Das Corona-Regime lebt von einer extrem reduzierten Zeitperspektive. Es lässt den Menschen keine Chance, sich auf die Zukunft hin zu entwerfen, sondern zwingt sie dazu, immer nur von einem Moment zum nächsten zu leben – wobei die Kontrollsysteme fast willkürlich darüber bestimmen können, wie lange dieser Moment dauern soll. Der Test, die Impfung, der Lockdown – keine dieser Maßnahmen bietet den Menschen eine nachhaltige Zukunftsperspektive. Die Politik der Regierung läuft vielmehr auf die fortdauernde Schwächung einer solchen Perspektive hinaus. Sie nimmt den Menschen das Gefühl, eine Zukunft zu haben und sperrt sie statt dessen in eine Gegenwart ein, aus der es kein Entrinnen mehr gibt.
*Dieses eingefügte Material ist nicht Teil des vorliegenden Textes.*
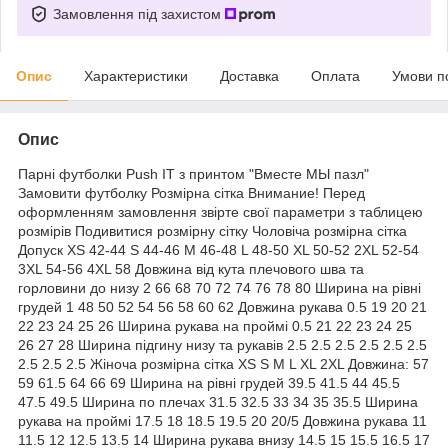
Замовлення під захистом
Опис
Характеристики
Доставка
Оплата
Умови п
Опис
Парні футболки Push IT з принтом "Вместе МЫ пазл"
Замовити футболку Розмірна сітка Внимание! Перед
оформленням замовлення звірте свої параметри з таблицею
розмірів Подивитися розмірну сітку Чоловіча розмірна сітка
Допуск XS 42-44 S 44-46 M 46-48 L 48-50 XL 50-52 2XL 52-54
3XL 54-56 4XL 58 Довжина від кута плечового шва та
горловини до низу 2 66 68 70 72 74 76 78 80 Ширина на рівні
грудей 1 48 50 52 54 56 58 60 62 Довжина рукава 0.5 19 20 21
22 23 24 25 26 Ширина рукава на проймі 0.5 21 22 23 24 25
26 27 28 Ширина підгину низу та рукавів 2.5 2.5 2.5 2.5 2.5 2.5
2.5 2.5 2.5 Жіноча розмірна сітка XS S M L XL 2XL Довжина: 57
59 61.5 64 66 69 Ширина на рівні грудей 39.5 41.5 44 45.5
47.5 49.5 Ширина по плечах 31.5 32.5 33 34 35 35.5 Ширина
рукава на проймі 17.5 18 18.5 19.5 20 20/5 Довжина рукава 11
11.5 12 12.5 13.5 14 Ширина рукава внизу 14.5 15 15.5 16.5 17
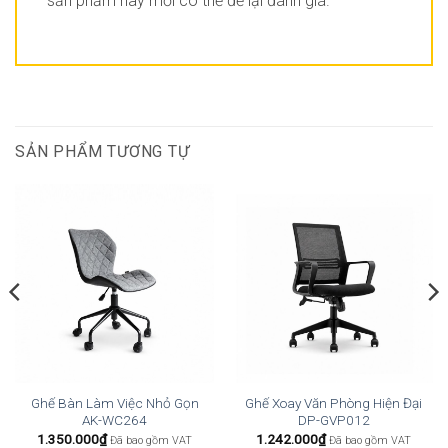
sản phẩm này mới có thể để lại đánh giá.
SẢN PHẨM TƯƠNG TỰ
Ghế Bàn Làm Việc Nhỏ Gọn
Ghế Xoay Văn Phòng Hiện Đại
AK-WC264
DP-GVP012
1.350.000
₫
1.242.000
₫
Đã bao gồm VAT
Đã bao gồm VAT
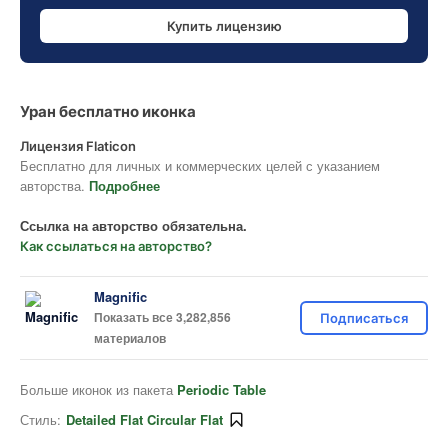
Купить лицензию
Уран бесплатно иконка
Лицензия Flaticon
Бесплатно для личных и коммерческих целей с указанием
авторства.
Подробнее
Ссылка на авторство обязательна.
Как ссылаться на авторство?
Magnific
Показать все 3,282,856
Подписаться
материалов
Больше иконок из пакета
Periodic Table
Стиль:
Detailed Flat Circular Flat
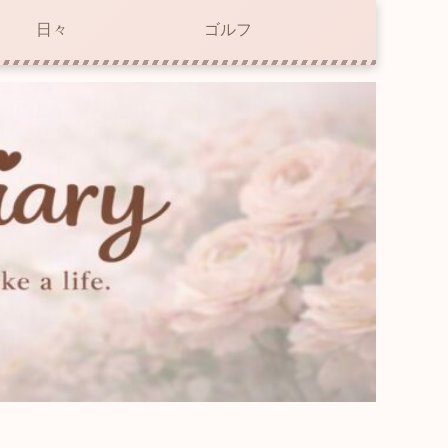
日々
ゴルフ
(6) Ähnlich wie das Leben in der Kaserne, im Krankenhaus oder im Gefängnis wird auch das Leben in der Corona-Gesellschaft immer mehr zu einem fortgesetzten Alptraum. Es ist nicht nur der totale Anspruch, der diese Institutionen kennzeichnet, ihre „Alternativlosigkeit“, die jeden Ausweg zusperrt. Es geht dabei auch um den systematischen Ausschluss von Entwicklungs- und Verwandlungsmöglichkeiten, die zur menschlichen Existenz nun einmal hinzugehören. Seit Corona werden diese Verwandlungen nur noch mit einem Virus identifiziert, vor dem man sich fürchtet und das man zu bekämpfen und zu vernichten sucht.
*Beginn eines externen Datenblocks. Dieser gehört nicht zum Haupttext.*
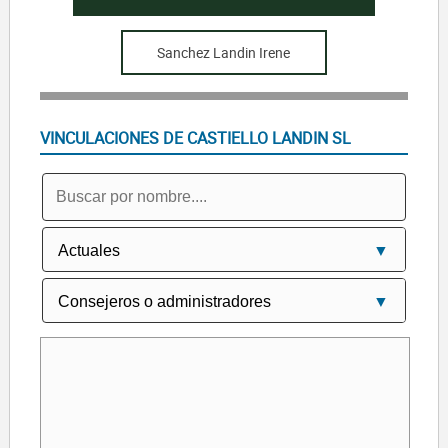
Sanchez Landin Irene
VINCULACIONES DE CASTIELLO LANDIN SL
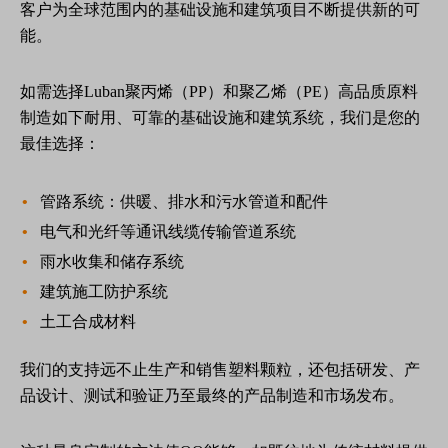
客户为全球范围内的基础设施和建筑项目不断提供新的可
能。
如需选择Luban聚丙烯（PP）和聚乙烯（PE）高品质原料
制造如下耐用、可靠的基础设施和建筑系统，我们是您的
最佳选择：
管路系统：供暖、排水和污水管道和配件
电气和光纤等通讯线缆传输管道系统
雨水收集和储存系统
建筑施工防护系统
土工合成材料
我们的支持远不止生产和销售塑料颗粒，还包括研发、产
品设计、测试和验证乃至最终的产品制造和市场发布。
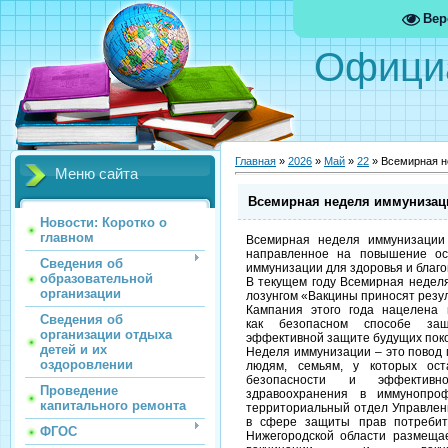
Вер
Офици
Главная
»
2026
»
Май
»
22
» Всемирная н
Меню сайта
Всемирная неделя иммунизац
Новости: Коротко о
главном
Всемирная неделя иммунизации
направленное на повышение ос
Сведения об
иммунизации для здоровья и благо
образовательной
В текущем году Всемирная недел
организации
лозунгом «Вакцины приносят резул
Кампания этого года нацелена
Сведения об
как безопасном способе за
организации отдыха
эффективной защите будущих пок
детей и их
Неделя иммунизации – это повод
оздоровлении
людям, семьям, у которых ос
безопасности и эффективн
Проведение
здравоохранения в иммунопроф
капитального ремонта
территориальный отдел Управлен
в сфере защиты прав потребит
ФГОС
Нижегородской области размещ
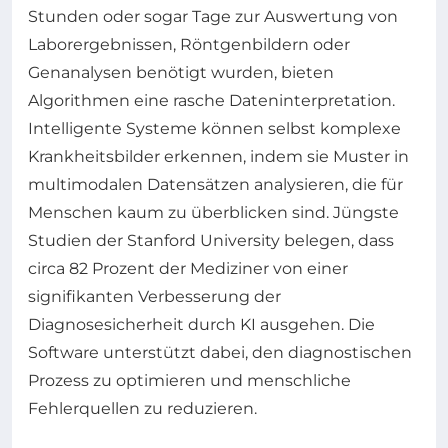
Stunden oder sogar Tage zur Auswertung von
Laborergebnissen, Röntgenbildern oder
Genanalysen benötigt wurden, bieten
Algorithmen eine rasche Dateninterpretation.
Intelligente Systeme können selbst komplexe
Krankheitsbilder erkennen, indem sie Muster in
multimodalen Datensätzen analysieren, die für
Menschen kaum zu überblicken sind. Jüngste
Studien der Stanford University belegen, dass
circa 82 Prozent der Mediziner von einer
signifikanten Verbesserung der
Diagnosesicherheit durch KI ausgehen. Die
Software unterstützt dabei, den diagnostischen
Prozess zu optimieren und menschliche
Fehlerquellen zu reduzieren.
Paradoxerweise kommt die gefürchtete Verwandlung aber durch die Hintertür wieder in den Alltag hinein. Je mehr man verbietet, je mehr man überwacht und kontrolliert, um so mehr erstarrt das gesellschaftliche und kulturelle Leben. Die Welt fühlt sich an wie unter Mehltau begraben. Es ist der Tod, der immer stärker in unser Leben eingreift. Je mehr sich die Corona-Gesellschaft absolut zu setzen versucht, um so mehr zerstört sie die Voraussetzungen, von denen sie selber lebt.
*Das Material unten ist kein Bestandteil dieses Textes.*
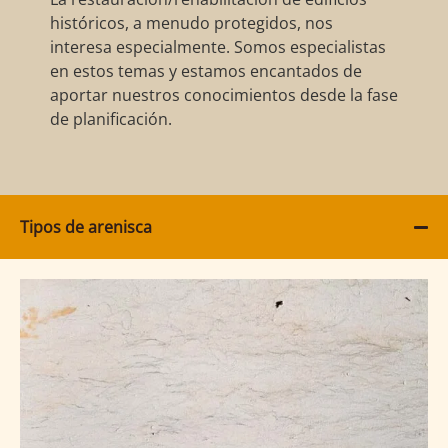
históricos, a menudo protegidos, nos
interesa especialmente. Somos especialistas
en estos temas y estamos encantados de
aportar nuestros conocimientos desde la fase
de planificación.
Tipos de arenisca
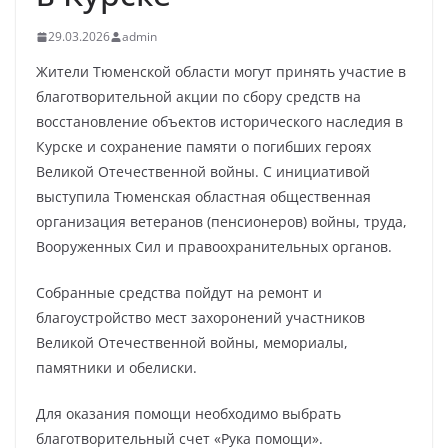
29.03.2026
admin
Жители Тюменской области могут принять участие в
благотворительной акции по сбору средств на
восстановление объектов исторического наследия в
Курске и сохранение памяти о погибших героях
Великой Отечественной войны. С инициативой
выступила Тюменская областная общественная
организация ветеранов (пенсионеров) войны, труда,
Вооруженных Сил и правоохранительных органов.
Собранные средства пойдут на ремонт и
благоустройство мест захоронений участников
Великой Отечественной войны, мемориалы,
памятники и обелиски.
Для оказания помощи необходимо выбрать
благотворительный счет «Рука помощи».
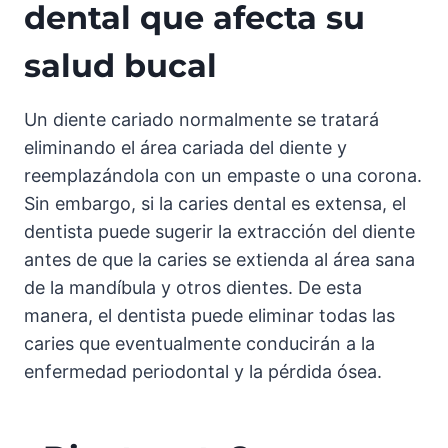
dental que afecta su
salud bucal
Un diente cariado normalmente se tratará
eliminando el área cariada del diente y
reemplazándola con un empaste o una corona.
Sin embargo, si la caries dental es extensa, el
dentista puede sugerir la extracción del diente
antes de que la caries se extienda al área sana
de la mandíbula y otros dientes. De esta
manera, el dentista puede eliminar todas las
caries que eventualmente conducirán a la
enfermedad periodontal y la pérdida ósea.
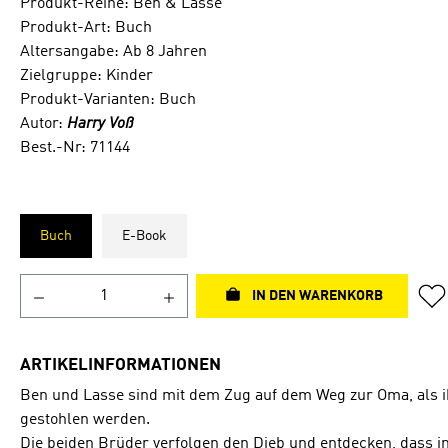
Produkt-Reihe: Ben & Lasse
Produkt-Art: Buch
Altersangabe: Ab 8 Jahren
Zielgruppe: Kinder
Produkt-Varianten: Buch
Autor:
Harry Voß
Best.-Nr: 71144
Buch
E-Book
IN DEN WARENKORB
ARTIKELINFORMATIONEN
Ben und Lasse sind mit dem Zug auf dem Weg zur Oma, als 
gestohlen werden.
Die beiden Brüder verfolgen den Dieb und entdecken, dass in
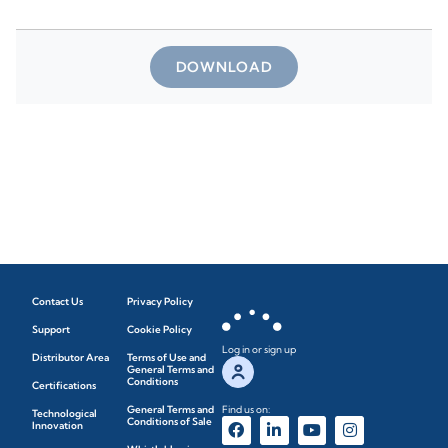
DOWNLOAD
Contact Us
Privacy Policy
Support
Cookie Policy
Log in or sign up
Distributor Area
Terms of Use and
General Terms and
Conditions
Certifications
General Terms and
Find us on:
Technological
Conditions of Sale
Innovation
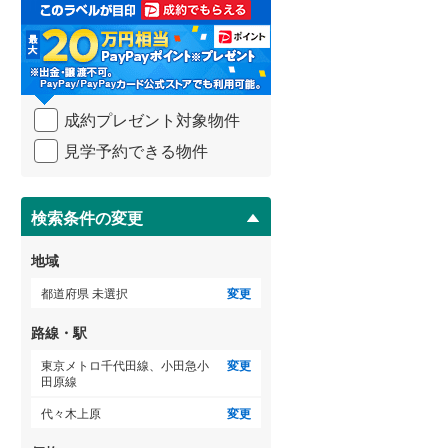
取
る
武蔵野線
(
24
)
・
条
横須賀線
(
21
)
件
を
青梅線
(
21
)
成約プレゼント対象物件
マ
イ
小海線
(
1
)
見学予約できる物件
ペ
ー
京浜東北線
(
58
)
ジ
に
検索条件の変更
総武線
(
108
)
保
存
御殿場線
(
2
)
地域
す
る
中央本線（JR東海）
(
12
)
都道府県 未選択
変更
太多線
(
1
)
路線・駅
名松線
(
0
)
東京メトロ千代田線、小田急小
変更
田原線
東海道本線（JR西日本）
(
39
)
代々木上原
変更
小浜線
(
0
)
Der Exerzierplatz, der gerade in Deutschland eingerichtet wird, dient wahrscheinlich nicht der Einübung in einen Angriffskrieg. Man kann aber feststellen, dass Corona auf selbstzerstörerische Tendenzen innerhalb unserer modernen Gesellschaft verweist. Es so etwas wie ein kollektiver Selbstmord, den die deutsche Gesellschaft gegenwärtig begeht. Aus Angst vor dem Leben lassen die Menschen den Alltag und die Kultur sterben, die einmal die wesentlichen Grundlagen unseres Zusammenlebens ausgemacht haben.